## Work task
Exercise in exact copying: restate word for word only the lines below from the one containing "(शैरी कलसी)" through the one containing "pictograma específico para free flow", omitting any pictures.

## Exercise data
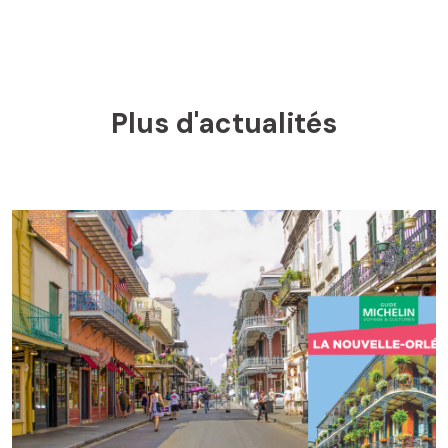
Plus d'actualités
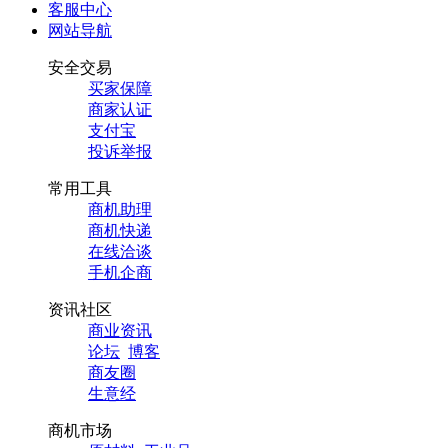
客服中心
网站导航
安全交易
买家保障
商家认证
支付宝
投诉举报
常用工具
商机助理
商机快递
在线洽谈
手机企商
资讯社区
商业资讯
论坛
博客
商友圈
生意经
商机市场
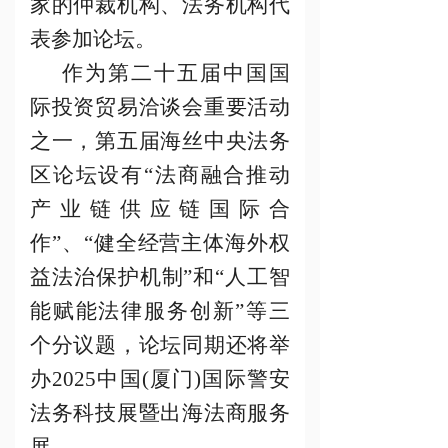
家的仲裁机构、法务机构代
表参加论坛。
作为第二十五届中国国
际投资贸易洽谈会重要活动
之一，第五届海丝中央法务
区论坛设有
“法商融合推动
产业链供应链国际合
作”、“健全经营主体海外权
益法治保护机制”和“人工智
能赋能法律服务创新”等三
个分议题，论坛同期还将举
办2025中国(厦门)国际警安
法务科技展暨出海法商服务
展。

---

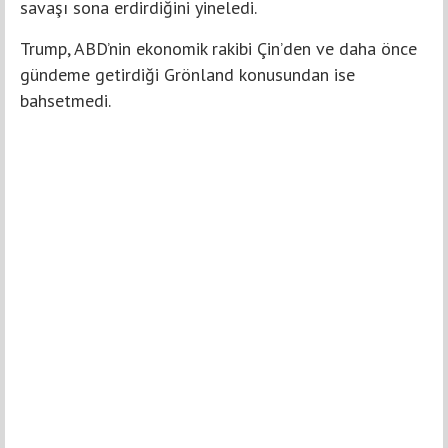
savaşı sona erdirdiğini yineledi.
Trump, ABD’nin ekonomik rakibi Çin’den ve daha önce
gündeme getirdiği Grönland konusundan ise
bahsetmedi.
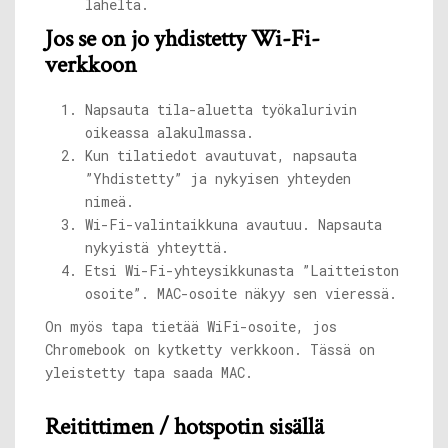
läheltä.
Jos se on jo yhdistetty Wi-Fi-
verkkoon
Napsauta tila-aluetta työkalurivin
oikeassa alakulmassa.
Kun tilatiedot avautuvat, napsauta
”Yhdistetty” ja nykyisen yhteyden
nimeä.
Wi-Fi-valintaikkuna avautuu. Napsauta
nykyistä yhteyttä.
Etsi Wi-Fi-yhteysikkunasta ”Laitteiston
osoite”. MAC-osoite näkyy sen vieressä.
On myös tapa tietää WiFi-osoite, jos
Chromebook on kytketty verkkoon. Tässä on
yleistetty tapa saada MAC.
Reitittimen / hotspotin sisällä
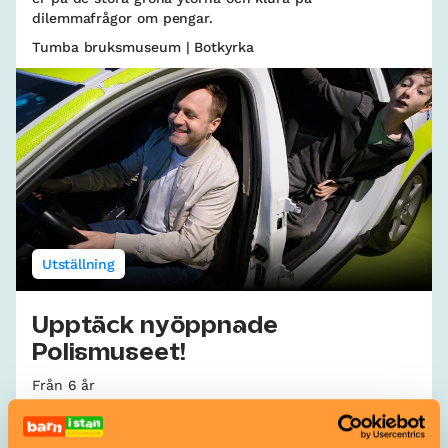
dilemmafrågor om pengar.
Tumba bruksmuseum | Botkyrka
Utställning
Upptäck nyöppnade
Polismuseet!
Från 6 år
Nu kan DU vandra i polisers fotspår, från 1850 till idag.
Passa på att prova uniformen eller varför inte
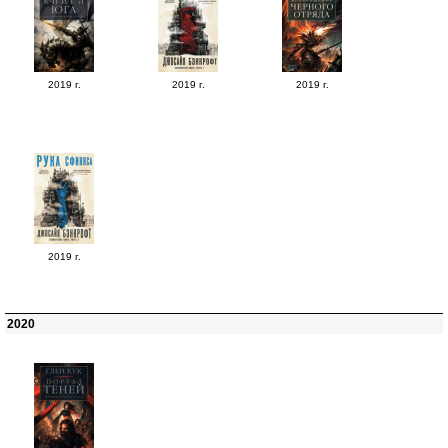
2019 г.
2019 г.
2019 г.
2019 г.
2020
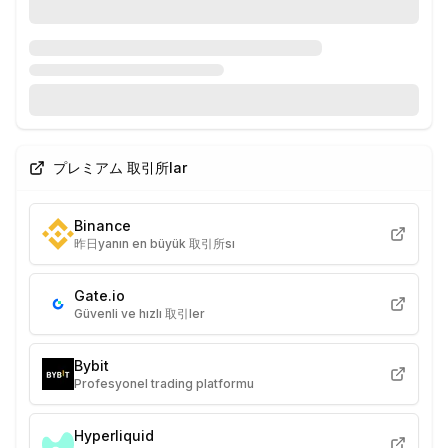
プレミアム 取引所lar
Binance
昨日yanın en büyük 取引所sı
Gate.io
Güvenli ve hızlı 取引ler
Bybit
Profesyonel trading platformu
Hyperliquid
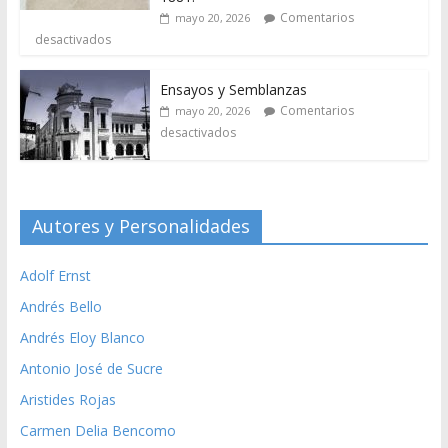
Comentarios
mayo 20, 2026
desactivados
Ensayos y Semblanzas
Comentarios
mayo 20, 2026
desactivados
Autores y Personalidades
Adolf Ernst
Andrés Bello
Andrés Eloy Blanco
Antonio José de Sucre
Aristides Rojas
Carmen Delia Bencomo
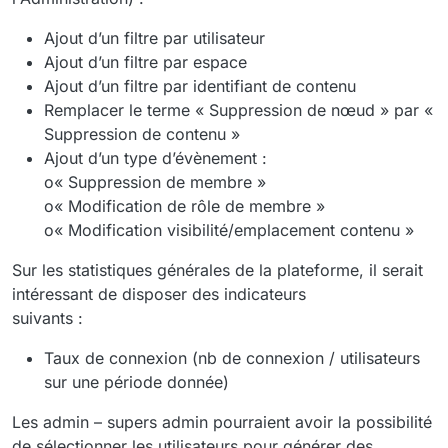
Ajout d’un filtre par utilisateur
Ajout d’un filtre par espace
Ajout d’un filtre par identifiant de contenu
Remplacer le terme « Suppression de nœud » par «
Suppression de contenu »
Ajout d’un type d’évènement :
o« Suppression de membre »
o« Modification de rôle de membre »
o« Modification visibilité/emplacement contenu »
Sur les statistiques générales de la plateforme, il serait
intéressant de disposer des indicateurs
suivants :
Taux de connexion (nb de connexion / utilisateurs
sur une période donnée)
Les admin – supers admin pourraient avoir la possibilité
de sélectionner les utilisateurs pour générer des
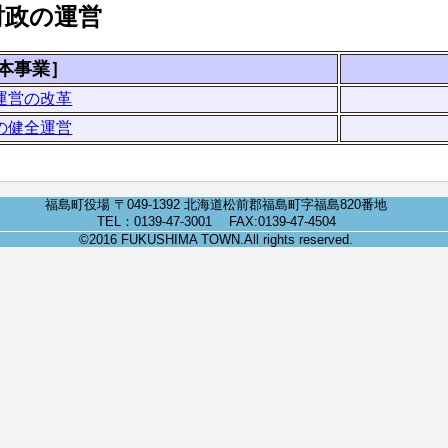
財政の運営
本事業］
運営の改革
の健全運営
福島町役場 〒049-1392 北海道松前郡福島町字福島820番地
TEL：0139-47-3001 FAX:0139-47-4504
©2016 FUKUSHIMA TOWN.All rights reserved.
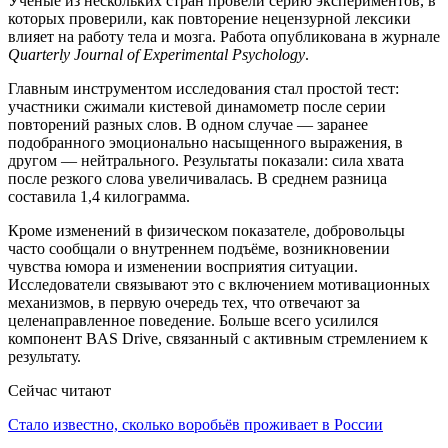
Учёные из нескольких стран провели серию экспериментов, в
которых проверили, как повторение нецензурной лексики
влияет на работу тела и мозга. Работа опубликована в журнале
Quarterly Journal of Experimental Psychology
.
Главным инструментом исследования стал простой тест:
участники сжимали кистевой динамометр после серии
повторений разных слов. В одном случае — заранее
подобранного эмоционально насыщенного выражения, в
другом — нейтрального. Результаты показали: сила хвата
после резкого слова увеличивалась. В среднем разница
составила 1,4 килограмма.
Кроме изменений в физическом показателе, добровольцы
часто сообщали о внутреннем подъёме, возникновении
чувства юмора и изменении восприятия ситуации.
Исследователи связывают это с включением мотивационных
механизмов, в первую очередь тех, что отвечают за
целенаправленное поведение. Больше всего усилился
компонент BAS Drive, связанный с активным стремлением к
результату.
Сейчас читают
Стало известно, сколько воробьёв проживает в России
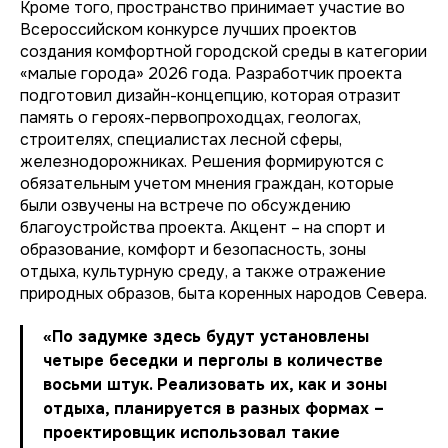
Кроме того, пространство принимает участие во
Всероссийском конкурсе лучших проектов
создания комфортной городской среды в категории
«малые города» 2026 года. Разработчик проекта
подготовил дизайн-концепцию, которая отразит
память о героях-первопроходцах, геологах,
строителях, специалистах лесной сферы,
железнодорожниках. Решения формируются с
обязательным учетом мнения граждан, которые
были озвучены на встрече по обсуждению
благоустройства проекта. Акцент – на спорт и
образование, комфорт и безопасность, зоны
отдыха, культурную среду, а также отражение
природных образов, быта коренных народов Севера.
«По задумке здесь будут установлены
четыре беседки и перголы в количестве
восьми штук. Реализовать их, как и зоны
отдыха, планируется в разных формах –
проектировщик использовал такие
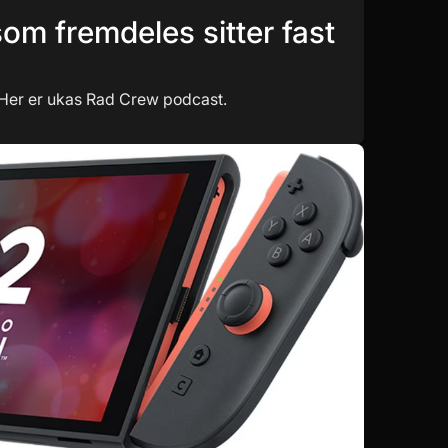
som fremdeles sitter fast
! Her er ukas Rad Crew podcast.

...

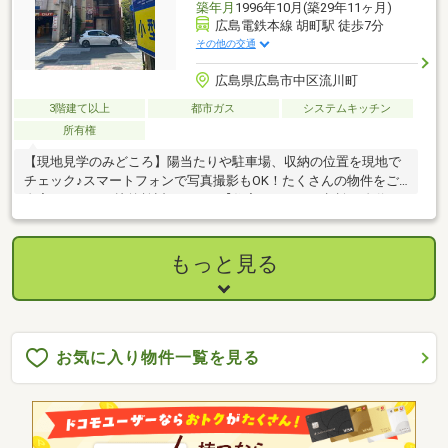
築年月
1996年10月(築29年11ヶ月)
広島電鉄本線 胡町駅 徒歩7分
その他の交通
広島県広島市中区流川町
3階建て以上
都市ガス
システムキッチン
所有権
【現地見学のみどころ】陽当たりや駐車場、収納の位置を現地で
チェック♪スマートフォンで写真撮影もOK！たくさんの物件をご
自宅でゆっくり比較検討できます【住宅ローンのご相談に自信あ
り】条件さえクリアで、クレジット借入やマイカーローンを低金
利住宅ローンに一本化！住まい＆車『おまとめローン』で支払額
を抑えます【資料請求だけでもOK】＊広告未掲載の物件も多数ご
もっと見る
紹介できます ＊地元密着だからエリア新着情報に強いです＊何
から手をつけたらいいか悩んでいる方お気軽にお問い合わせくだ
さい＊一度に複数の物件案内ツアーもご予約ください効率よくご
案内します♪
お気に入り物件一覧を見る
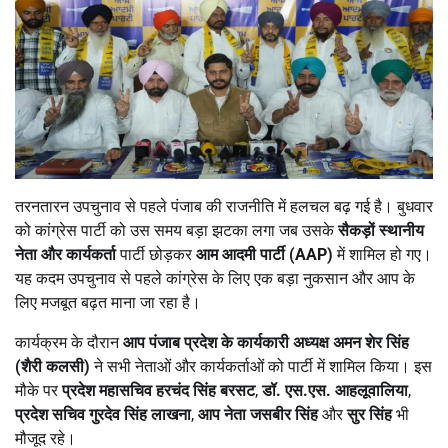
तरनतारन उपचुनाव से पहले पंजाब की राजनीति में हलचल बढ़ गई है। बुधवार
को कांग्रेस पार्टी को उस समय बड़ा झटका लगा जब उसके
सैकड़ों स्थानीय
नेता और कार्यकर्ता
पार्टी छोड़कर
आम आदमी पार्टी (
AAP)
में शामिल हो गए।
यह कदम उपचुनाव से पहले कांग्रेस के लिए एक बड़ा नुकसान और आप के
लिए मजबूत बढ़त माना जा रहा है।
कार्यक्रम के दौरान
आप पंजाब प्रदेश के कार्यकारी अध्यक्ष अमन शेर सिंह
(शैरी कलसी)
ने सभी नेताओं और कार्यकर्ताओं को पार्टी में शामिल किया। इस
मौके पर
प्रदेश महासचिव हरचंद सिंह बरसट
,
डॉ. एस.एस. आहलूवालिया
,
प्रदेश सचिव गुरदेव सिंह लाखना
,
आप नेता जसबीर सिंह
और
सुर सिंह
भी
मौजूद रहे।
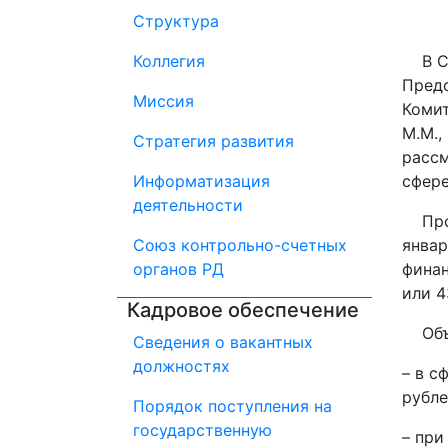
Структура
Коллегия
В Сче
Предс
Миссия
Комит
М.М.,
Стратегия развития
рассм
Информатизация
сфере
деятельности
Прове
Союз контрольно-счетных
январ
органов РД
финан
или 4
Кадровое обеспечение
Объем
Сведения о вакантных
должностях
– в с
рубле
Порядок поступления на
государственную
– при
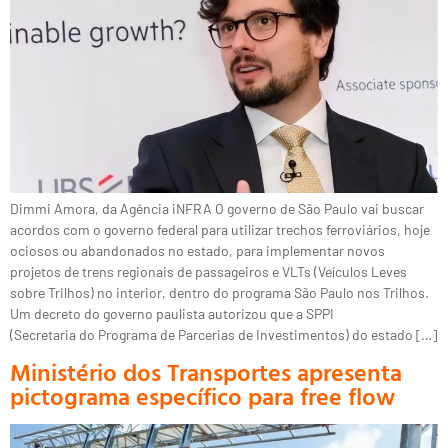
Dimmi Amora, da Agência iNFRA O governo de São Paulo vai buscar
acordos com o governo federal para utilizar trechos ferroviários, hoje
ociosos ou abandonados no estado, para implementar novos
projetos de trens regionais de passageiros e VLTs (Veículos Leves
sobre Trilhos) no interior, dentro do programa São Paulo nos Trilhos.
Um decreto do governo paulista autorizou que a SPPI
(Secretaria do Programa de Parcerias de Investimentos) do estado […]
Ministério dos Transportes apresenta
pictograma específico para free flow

## Task output
(शैरी कलसी)
ने सभी नेताओं और कार्यकर्ताओं को पार्टी में शामिल किया। इस
मौके पर
प्रदेश महासचिव हरचंद सिंह बरसट
,
डॉ. एस.एस. आहलूवालिया
,
प्रदेश सचिव गुरदेव सिंह लाखना
,
आप नेता जसबीर सिंह
और
सुर सिंह
भी
मौजूद रहे।
Структура
Коллегия
В Сче
Предс
Миссия
Комит
М.М.,
Стратегия развития
рассм
Информатизация
сфере
деятельности
Прове
Союз контрольно-счетных
январ
органов РД
финан
или 4
Кадровое обеспечение
Объем
Сведения о вакантных
должностях
– в с
рубле
Порядок поступления на
государственную
– при
Dimmi Amora, da Agência iNFRA O governo de São Paulo vai buscar
acordos com o governo federal para utilizar trechos ferroviários, hoje
ociosos ou abandonados no estado, para implementar novos
projetos de trens regionais de passageiros e VLTs (Veículos Leves
sobre Trilhos) no interior, dentro do programa São Paulo nos Trilhos.
Um decreto do governo paulista autorizou que a SPPI
(Secretaria do Programa de Parcerias de Investimentos) do estado […]
Ministério dos Transportes apresenta
pictograma específico para free flow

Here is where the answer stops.